Just saw Dunkirk only because of Mark Rylance and let me tell you Harry Styles fucking ruined the movie. I don’t know what y’all are smoking
— Mithi (@mithilesh123432) 21 July 2017
Fortunately, the large majority of people and critics have rightly praised him for his performance. But this baffling hatred of singers popular with girls/women, who then choose to move into acting, is something that has pervaded our culture for several generations.
But guess what guys? Mr Styles is doing something that has been done by some of the most successful people in human history.
In fact, I’d even go as far as to say that Harry Styles is a modern day Frank Sinatra.
“You’re dead to me!” I hear you cry.
“KILL HIM!” I hear some of you roar.
But my assertion has an element of truth to it. Of course Mr Styles is not Ol’ Blue Eyes in his later career. But when compared to the early days of Sinatra’s profession, they have a surprisingly lot in common.

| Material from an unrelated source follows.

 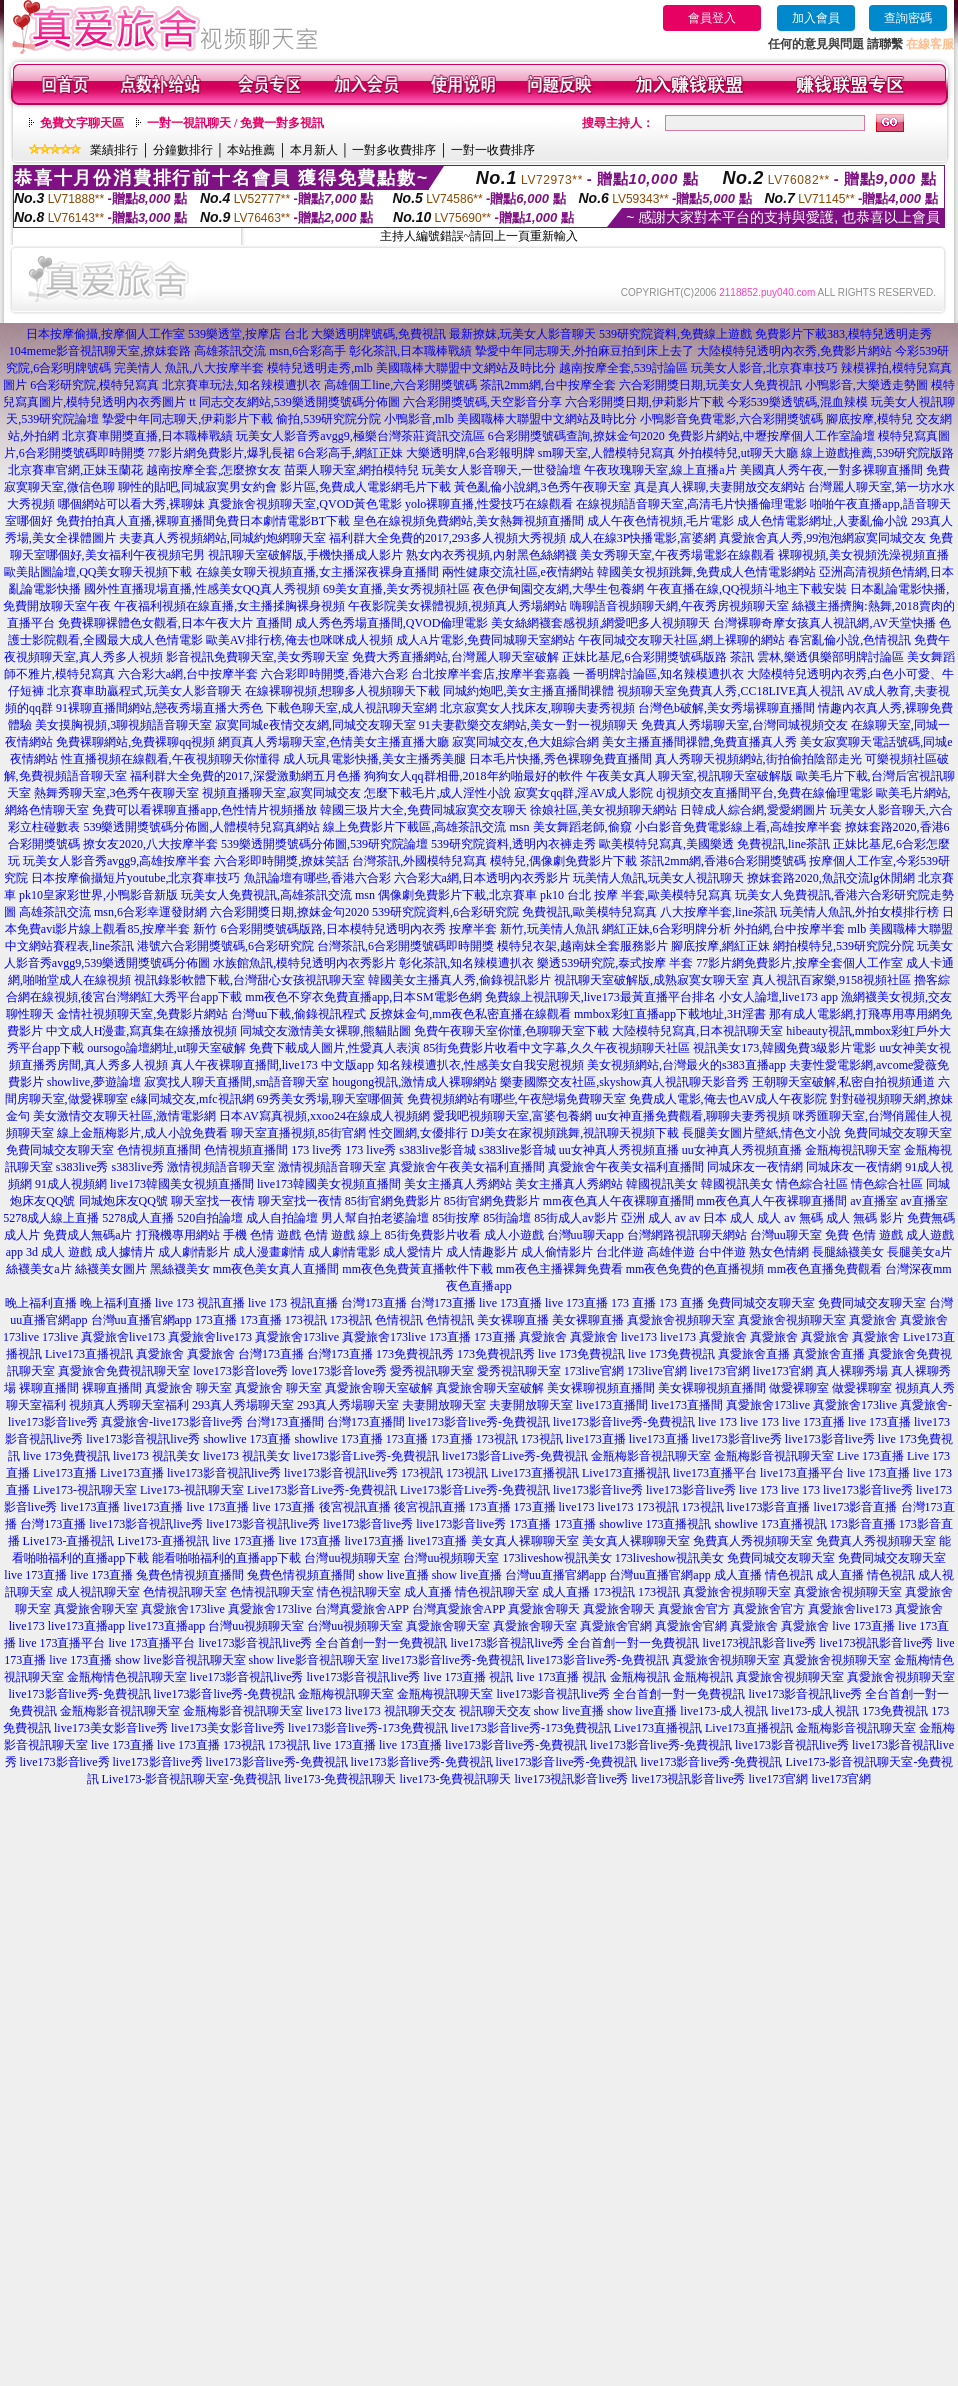 What do you see at coordinates (606, 453) in the screenshot?
I see `sm聊天室,人體模特兒寫真` at bounding box center [606, 453].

When most of you think of Frank Sinatra, you’re probably thinking of the hat wearing, older, distinguished gentleman who was part of the Rat Pack.
But Sinatra, in his early years, was essentially the Harry Styles of his day.

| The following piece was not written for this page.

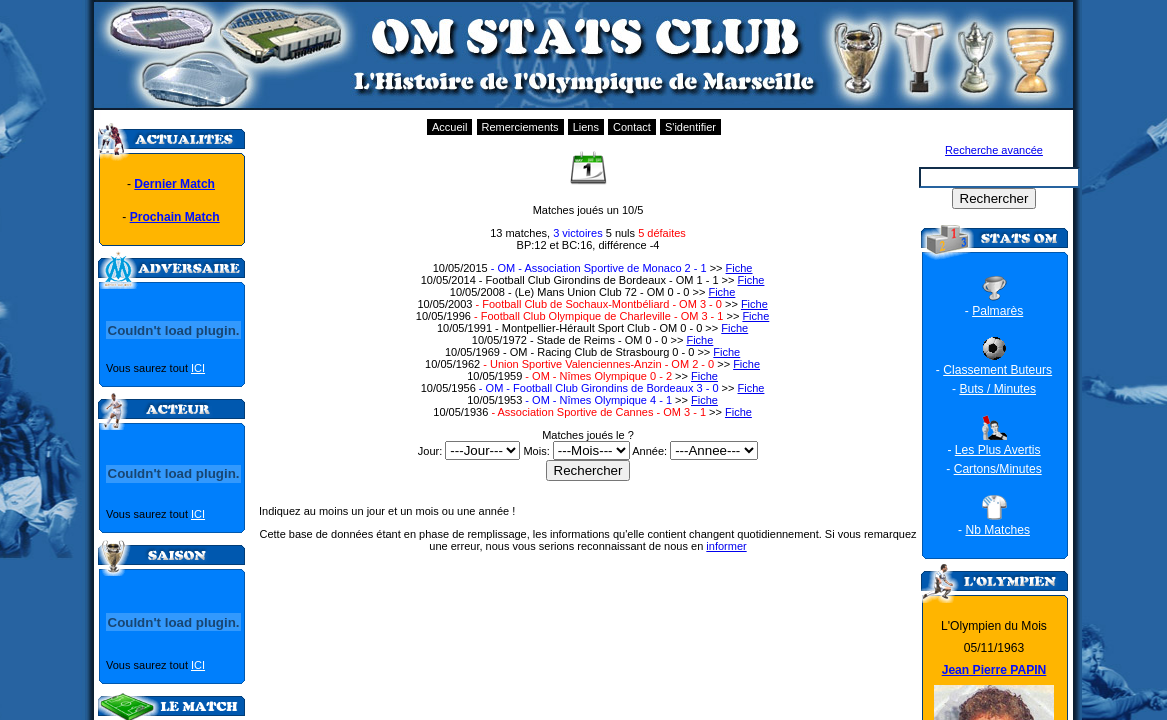 Image resolution: width=1167 pixels, height=720 pixels. Describe the element at coordinates (586, 127) in the screenshot. I see `Liens` at that location.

Sinatra kicked of his career in 1935, when he was 15, by joining the 1930s equivalent of a boyband called the 3 Flashes. While he would flirt in and out of several other bands, he would eventually go solo in 1941. And do you know who his fans were?

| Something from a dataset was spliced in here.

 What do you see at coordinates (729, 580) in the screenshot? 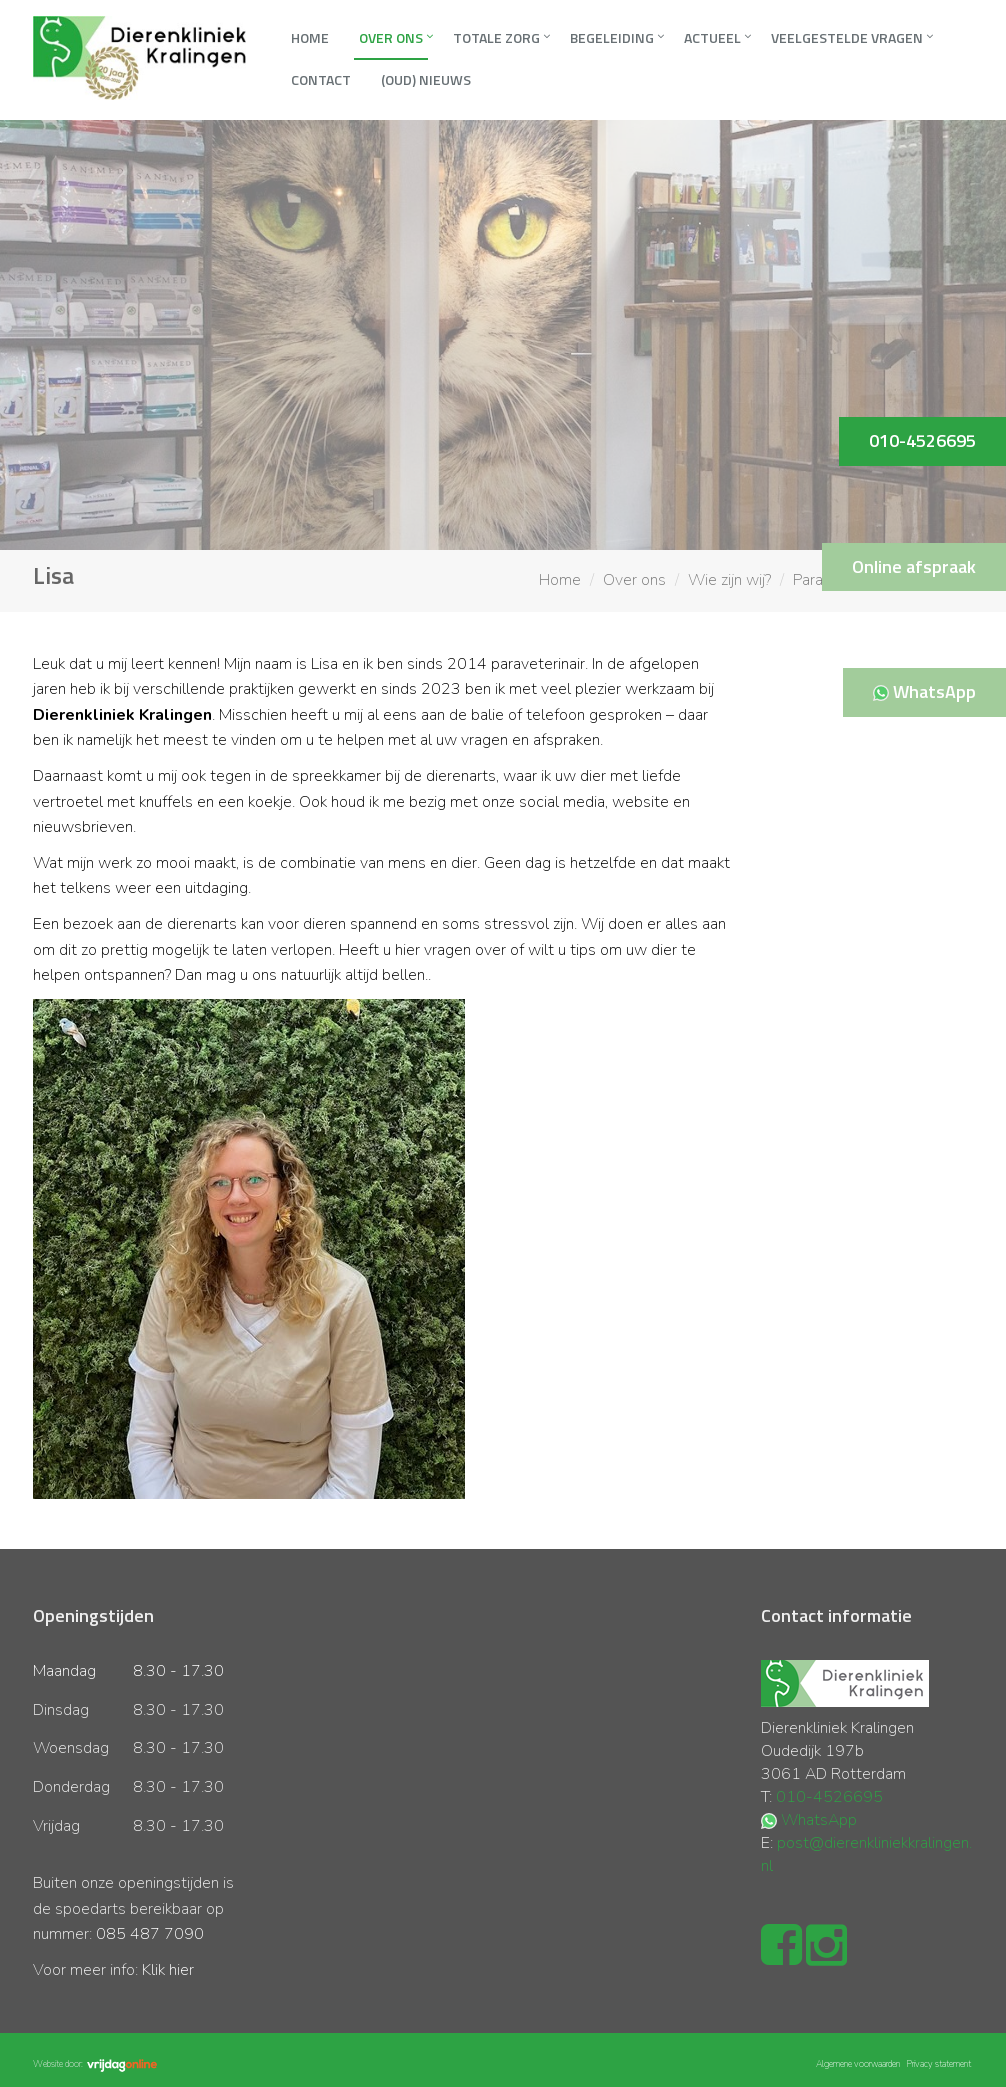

Almost exclusively teenage girls and young women.
Bobby Soxers were the name given to them, mainly because of their choice of sock attire. But their dedication would sometimes go so far that, according to Janice T. Booker’s “Why the Bobby Soxers?” (2004):
… They were known to write Sinatra’s song titles on their clothing, bribe hotel maids for an opportunity to touch his bed, and accost his person in the form of stealing clothing he was wearing, most commonly his bow-tie.
In fact, Sinatra was so popular that in October 1944, when discovering they were unable to get into a New York concert of his, thousands of girls and women went nuts and had to be subdued by several dozen police officers. This eventually became known as the Columbus Day Riot.
But like most popstars, Sinatra’s fame started to diminish and his popularity began to sink. And you know what he did?
That’s right, you condescending bastards! He doubled down on his acting!
From the end of WWII in 1945, Sinatra performed in nine movies, most of them musicals, with 1948’s The Miracle of the Bells being the one dramatic exception. Then finally in 1953 he did From Here to Eternity, where he wound up wining the Oscar for Best Supporting Actor.
That was the turning point. That was the moment he went from teenage idol to world renowned actor and singer. From there, of course, his stratospheric career is known to most.
But Sinatra wasn’t the only one to walk a path like this. Justin Timberlake, Zac Efron and many others have begun as youthful pop singers, beloved by millions of females, before later taking the journey into the arena of professional acting.
That’s why it’s so ridiculous that there are those who chose not to take someone seriously because they are popular with women. Especially since male singers that are popular with men traditionally don’t suffer this type of treatment. Ludacris, LL Cool J, Ice Cube and David Bowie all transferred to acting with little or no backlash during their debut performances.
Unfortunately, it always seems us guys (and let’s be honest, it’s mostly us guys) feel some sort of need to shit on these male singers with a overwhelming female fandom. Why? Are we jealous? Angry? Misguided? Imbeciles? A mix of all four?
In the end though, Sinatra, Timberlake and Efron were laughing all the way to the bank with armfuls of awards. Something tells me Mr Styles will one day be laughing too.